To my ears, the poem stands for a way to understand what our senses make for us and the sense we might make with and from them; how we abstract away from Wordsworth’s “itch of desire” to discover ideas that become larger and more complex than empirical experience; how they form a new and virtual way to think. I hear hunger feasting; I taste a conceit in the sweet, crisp comfort of Sohan-e-Asali; I catch the scent and the unspoken colour of rose water. I listen to a hand shelling pistachios; I see the unnamed blood of an orange and the oily fragrance that remains as it changes; I feel the intrusion of “sharp elbows” and I read the texture of embroidery on a tablecloth. These appear to me as images that hold and present a way of knowing that is tacit; intuited but never explained. The poem is my way of examining the logic of that intuition.
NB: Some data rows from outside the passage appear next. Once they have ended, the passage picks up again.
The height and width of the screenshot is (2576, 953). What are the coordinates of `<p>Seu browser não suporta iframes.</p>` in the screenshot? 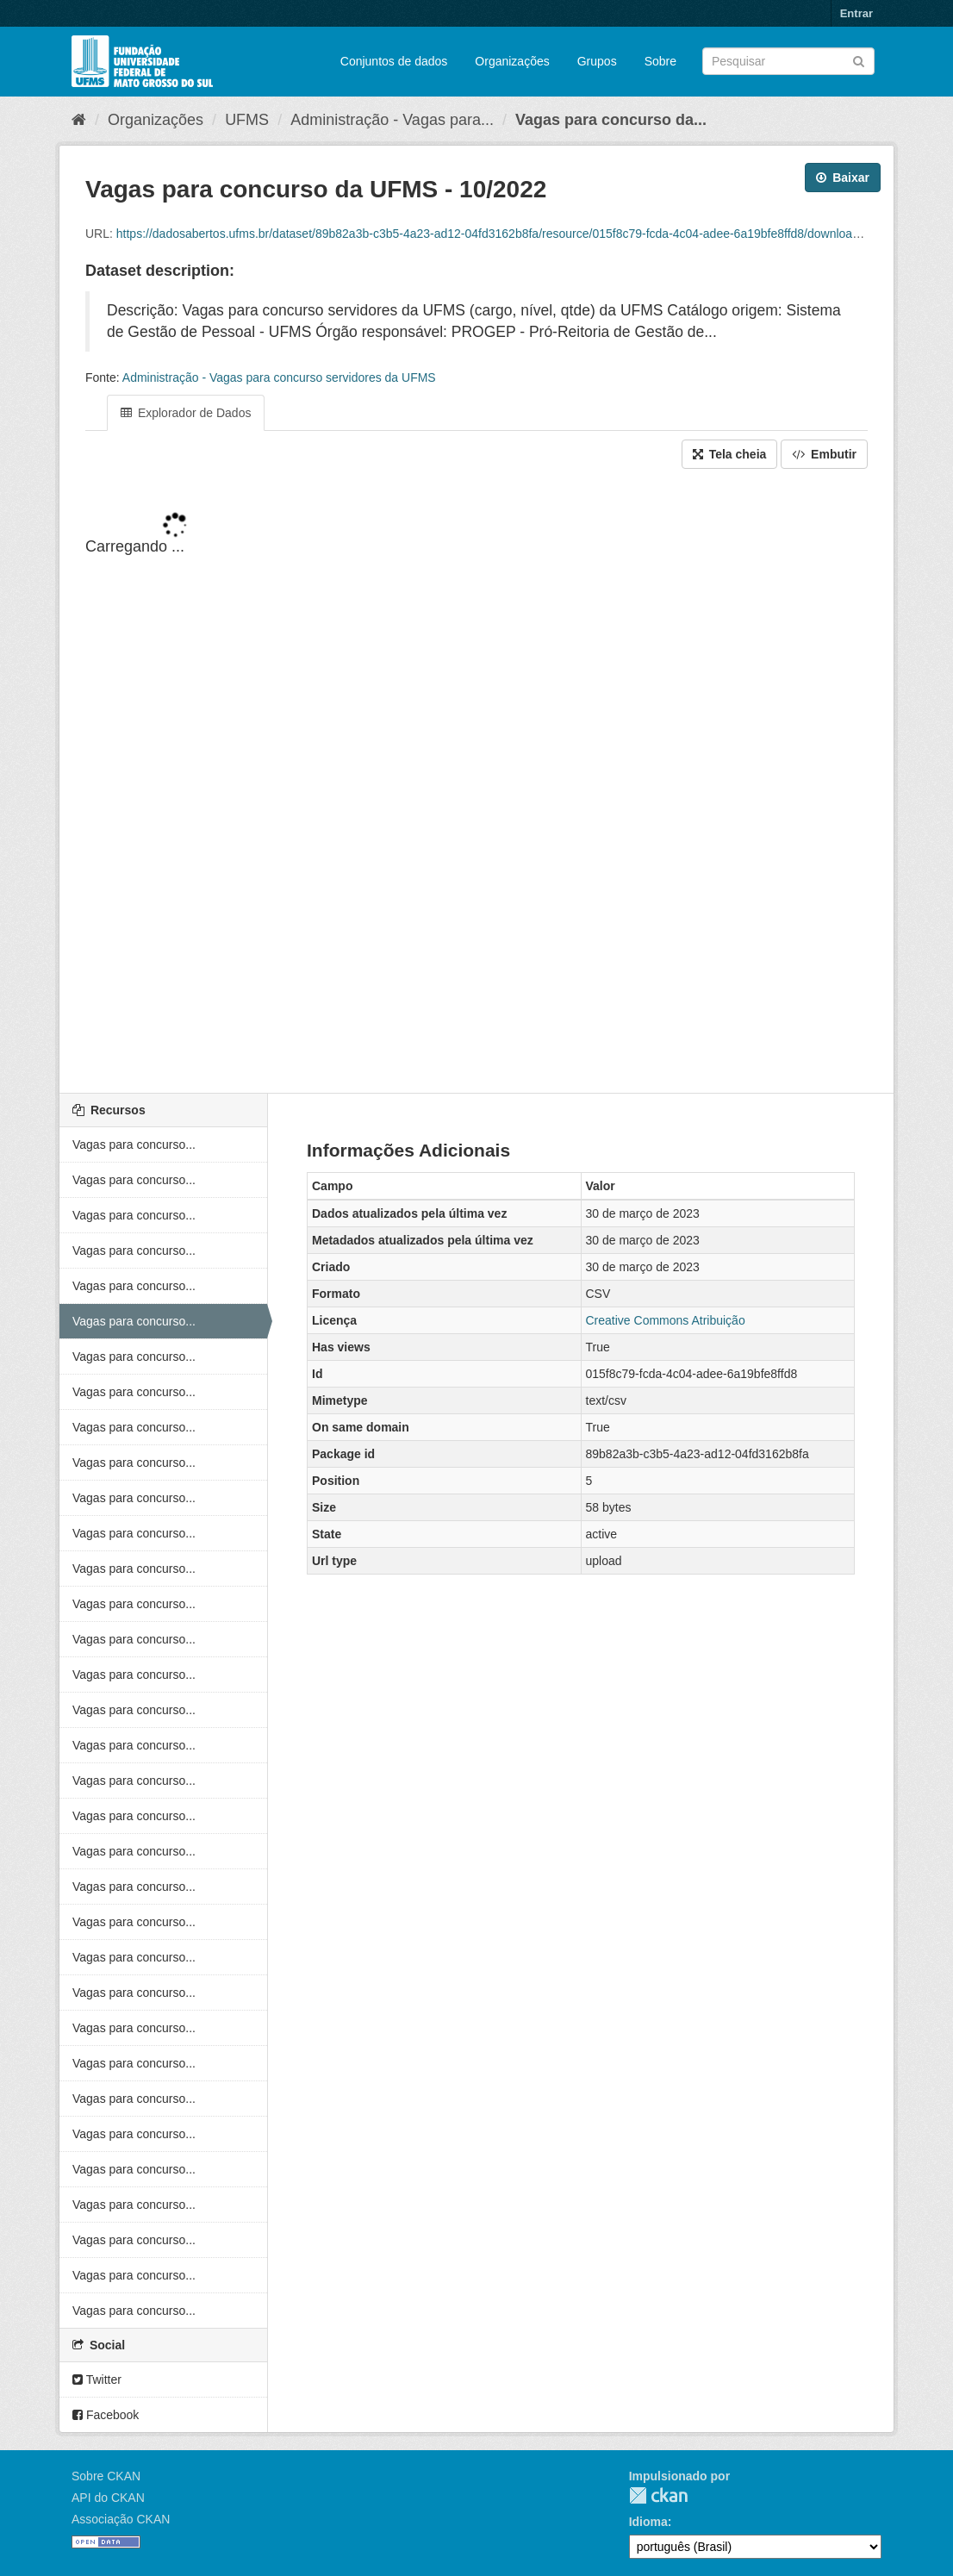 It's located at (476, 782).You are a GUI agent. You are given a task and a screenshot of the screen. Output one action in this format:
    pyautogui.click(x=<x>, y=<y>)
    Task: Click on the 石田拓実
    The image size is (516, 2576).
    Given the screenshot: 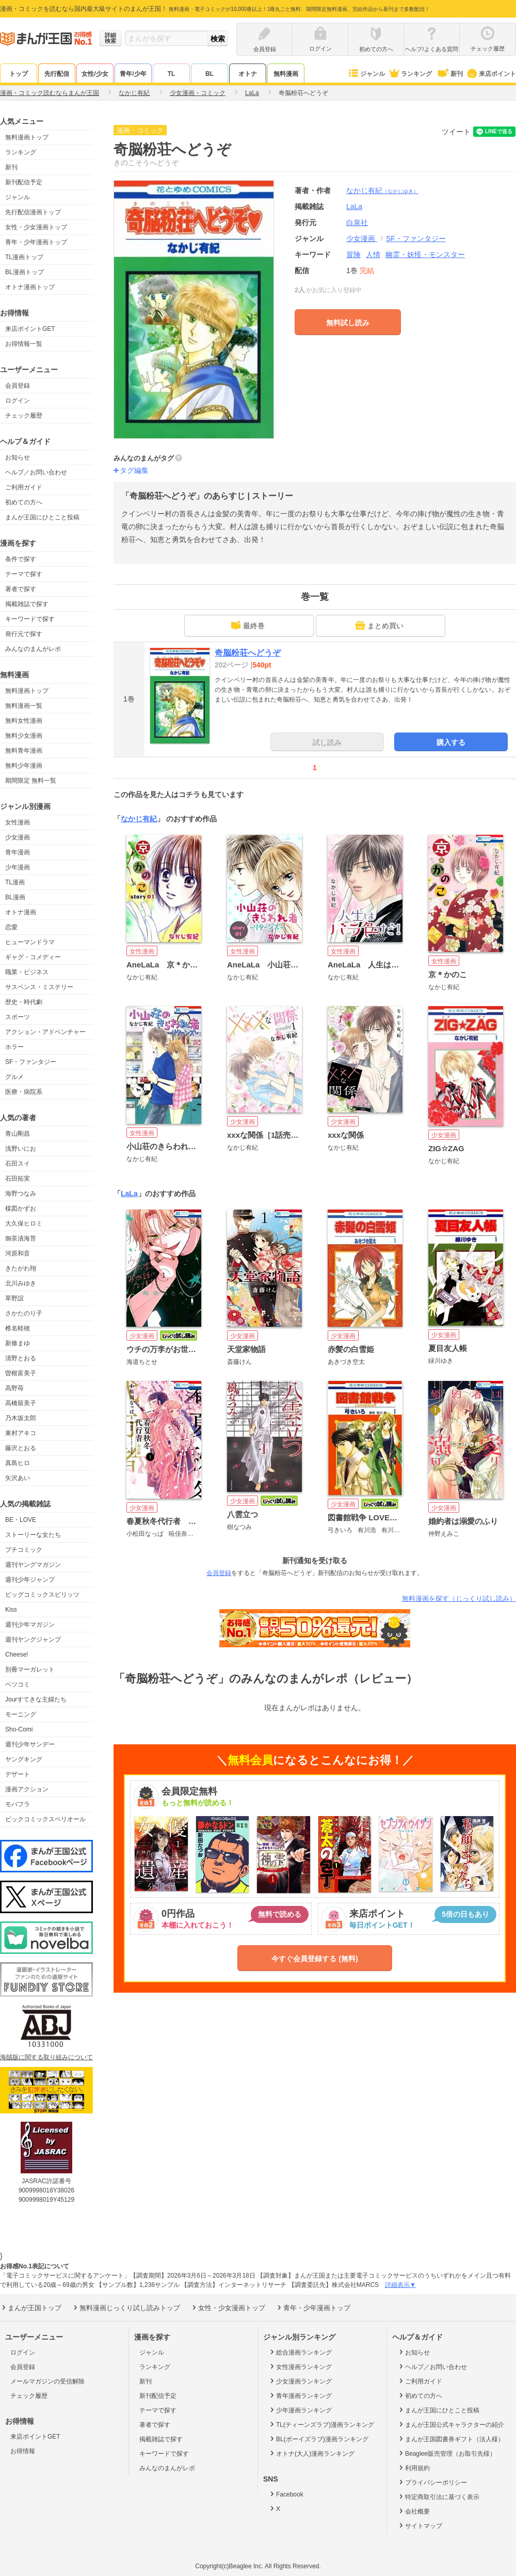 What is the action you would take?
    pyautogui.click(x=17, y=1178)
    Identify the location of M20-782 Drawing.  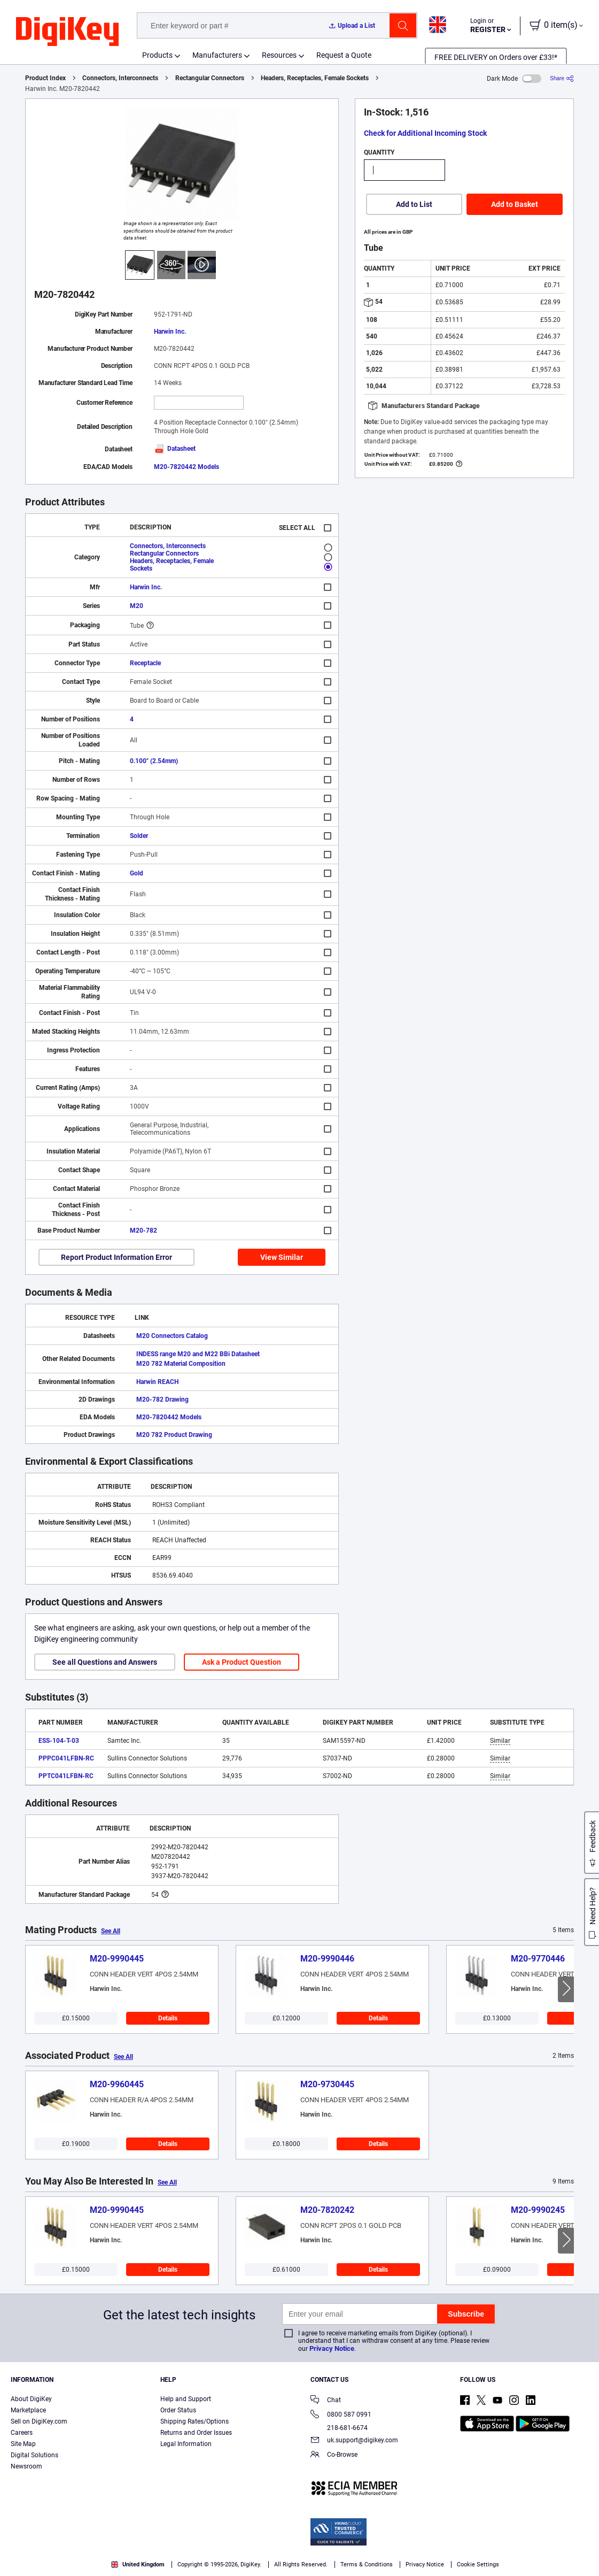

As I write and read it, so does that logic grow another nature, powered by a “warm pinch” of Coleridge’s “vigor” and “invention” and Horace’s heuristic “delight” (their words) in a discovery that finds its form in the speaker’s “patience” (mine)!

Gerald Smith on ‘Where Dedushka Comes From’ (Commended)

Gerald Smith. photo: Matthew Francis

The Dedushka in the poem is my real grandfather who fled from his home in Azerbaijan through the Caucasian mountains to the Black Sea, from where he and his family emigrated to Monaco. Despite having heard this many times throughout my life, I must say I never met him, and that fact is the second big impetus of the poem. My mother told me story after story of him and often compares him to one of my brothers. And of course, she gave me his letters which were written while he was wandering around France as an ‘afficheur’ or a billposter. Writing the poems I have about him has made me question how much we can really know someone, but especially how much we can really know about their origins. History mystifies everyone from the past. The country my grandfather came from (Imperial Russia) no longer exists, but also two of the countries that came afterwards, the Azebaijan Democratic Republic and the USSR, no longer exist. There are many layers to time, politics and, of course, humans.